Cautionary note: The task_count array deliberately uses 32-bit integers to allow for a large task count and to avoid the potential for "word tearing" or a "cache line conflict" on SMP systems. Two separate processors, running adjacent worker threads, could concurrently modify adjacent task counts, making the modification in their caches (32 bits on Intel x86 systems). Only one cache, however, would actually be written back to memory, producing invalid results. Prevention requires that each thread's working storage be properly separated and aligned according to cache size. In this example, the task count could be grouped with the thread argument, and there is no good reason not to use a 32-bit count. Exercise 96 explores this subject.
A Model Program for Performance Experimentation
The book's Web site includes a project, TimedMutualExclusion, that can be used to experiment with different boss/worker models and application program characteristics. Program features, controlled from the command line, include the following.
-
The use of either a CS or a mutex lock.
-
The depth, or recursion, count.
-
The lock holding time, or delay, which models the amount of work done in the critical code section.
-
The number of worker threads, limited only by system resources.
-
The number of sleep points where a worker yields the processor, using Sleep(0), while owning the lock. Sleep points model a worker thread that waits for I/O or an event, while the delay models CPU activity.
-
The number of active threads, as explained in the later section on semaphore throttles.
The delay and sleep point parameters significantly affect performance because they affect the amount of time that a worker holds a lock, preventing other workers from running.
The program listing contains extensive comments explaining how to run the program and set the parameters. Exercise 91 suggests some experiments to perform on as wide a variety of systems as you can access. A variation, TimedMutualExclusionSC, supports spin counts, as explained in the next section.

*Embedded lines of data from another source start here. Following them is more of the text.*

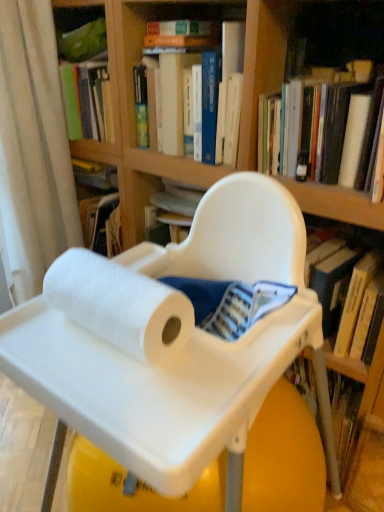 Question: Is white plastic tray at center located outside white paper towel at center?

Choices:
 (A) yes
 (B) no

Answer: (A)

Question: Considering the relative sizes of white plastic tray at center and white paper towel at center in the image provided, is white plastic tray at center smaller than white paper towel at center?

Choices:
 (A) no
 (B) yes

Answer: (A)

Question: Is white plastic tray at center closer to the viewer compared to white paper towel at center?

Choices:
 (A) yes
 (B) no

Answer: (A)

Question: Is white plastic tray at center next to white paper towel at center and touching it?

Choices:
 (A) no
 (B) yes

Answer: (A)

Question: Can you confirm if white plastic tray at center is shorter than white paper towel at center?

Choices:
 (A) no
 (B) yes

Answer: (A)

Question: Can you confirm if white plastic tray at center is wider than white paper towel at center?

Choices:
 (A) yes
 (B) no

Answer: (A)

Question: Can you confirm if white matte book at upper right, acting as the 2th book starting from the left, is positioned to the left of blue hardcover book at upper center, the 2th book positioned from the right?

Choices:
 (A) no
 (B) yes

Answer: (A)

Question: From the image's perspective, is white matte book at upper right, acting as the 2th book starting from the left, beneath blue hardcover book at upper center, the 2th book positioned from the right?

Choices:
 (A) no
 (B) yes

Answer: (B)

Question: Does white matte book at upper right, which is counted as the 1th book, starting from the right, have a lesser height compared to blue hardcover book at upper center, which ranks as the first book in left-to-right order?

Choices:
 (A) no
 (B) yes

Answer: (B)

Question: Is white matte book at upper right, acting as the 2th book starting from the left, oriented away from blue hardcover book at upper center, the 2th book positioned from the right?

Choices:
 (A) yes
 (B) no

Answer: (B)

Question: From the image's perspective, is white matte book at upper right, acting as the 2th book starting from the left, over blue hardcover book at upper center, which ranks as the first book in left-to-right order?

Choices:
 (A) yes
 (B) no

Answer: (B)

Question: Is white matte book at upper right, which is counted as the 1th book, starting from the right, smaller than blue hardcover book at upper center, which ranks as the first book in left-to-right order?

Choices:
 (A) no
 (B) yes

Answer: (B)

Question: Is white plastic tray at center outside of white fabric curtain at left?

Choices:
 (A) no
 (B) yes

Answer: (B) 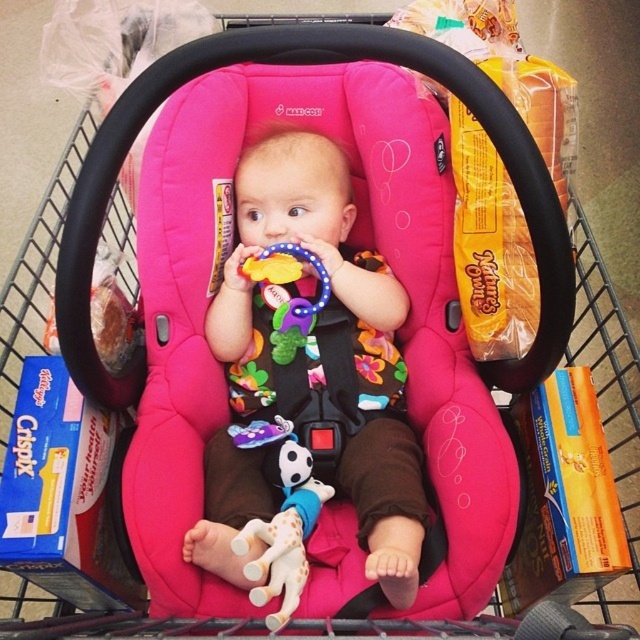 Question: Among these points, which one is nearest to the camera?

Choices:
 (A) (248, 273)
 (B) (262, 568)
 (C) (289, 593)

Answer: (B)

Question: Is matte pink car seat at center to the right of rubberized plastic teething ring at center from the viewer's perspective?

Choices:
 (A) no
 (B) yes

Answer: (B)

Question: Which of the following is the closest to the observer?

Choices:
 (A) matte pink car seat at center
 (B) white plush giraffe at center
 (C) rubberized plastic teething ring at center

Answer: (B)

Question: Can you confirm if white plush giraffe at center is positioned above rubberized plastic teething ring at center?

Choices:
 (A) yes
 (B) no

Answer: (B)

Question: Is matte pink car seat at center below white plush giraffe at center?

Choices:
 (A) no
 (B) yes

Answer: (A)

Question: Estimate the real-world distances between objects in this image. Which object is closer to the white plush giraffe at center?

Choices:
 (A) rubberized plastic teething ring at center
 (B) matte pink car seat at center

Answer: (B) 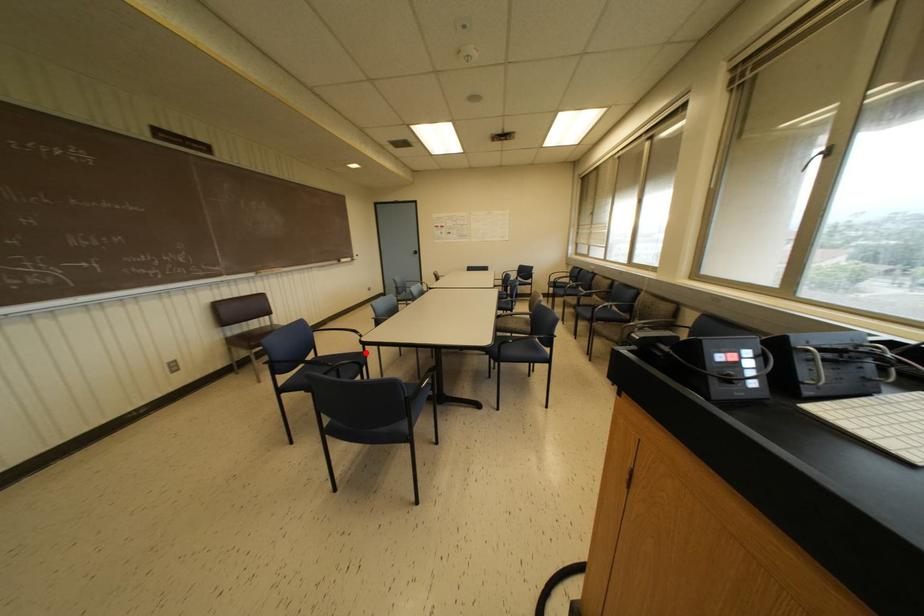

Note: TimedMutualExclusion is a simple model that captures many worker thread features. It can often be tuned to represent a real application, and if the model shows performance problems, the application is at risk for similar problems. On the other hand, good performance in the model does not necessarily indicate good performance in the real application, even though the model may assist you in application performance tuning.
Tuning SMP Performance with CS Spin Counts
CRITICAL_SECTION locking (enter) and unlocking (leave) are efficient because CS testing is performed in user space without making the kernel system call required by a mutex. Unlocking is performed entirely in user space, whereas ReleaseMutex requires a system call. CSs operate as follows.
-
A thread executing EnterCriticalSection (ECS) tests the CS's lock bit. If the bit is off (unlocked), then ECS sets it atomically as part of the test and proceeds without ever waiting. Thus, locking an unlocked CS is extremely efficient, normally taking just one or two machine instructions. The owning thread identity is maintained in the CS data structure, as is a recursion count.
-
If the CS is locked, ECS enters a tight loop on an SMP system, repetitively testing the lock bit without yielding the processor (of course, the thread could be preempted). The CS spin count determines the number of times ECS repeats the loop before giving up. A single-processor system gives up immediately; spin counts are useful only on an SMP system.
-
Once ECS gives up testing the lock bit (immediately on a single-processor system), ECS enters the kernel and the thread goes into a wait state, using a semaphore wait. Hence, CS locking is efficient only when contention is low or when the spin count gives another processor time to unlock the CS.
-
LeaveCriticalSection is implemented by turning off the lock bit, after checking that the thread actually owns the CS. The kernel must also be notified if there are any waiting threads, using ReleaseSemaphore.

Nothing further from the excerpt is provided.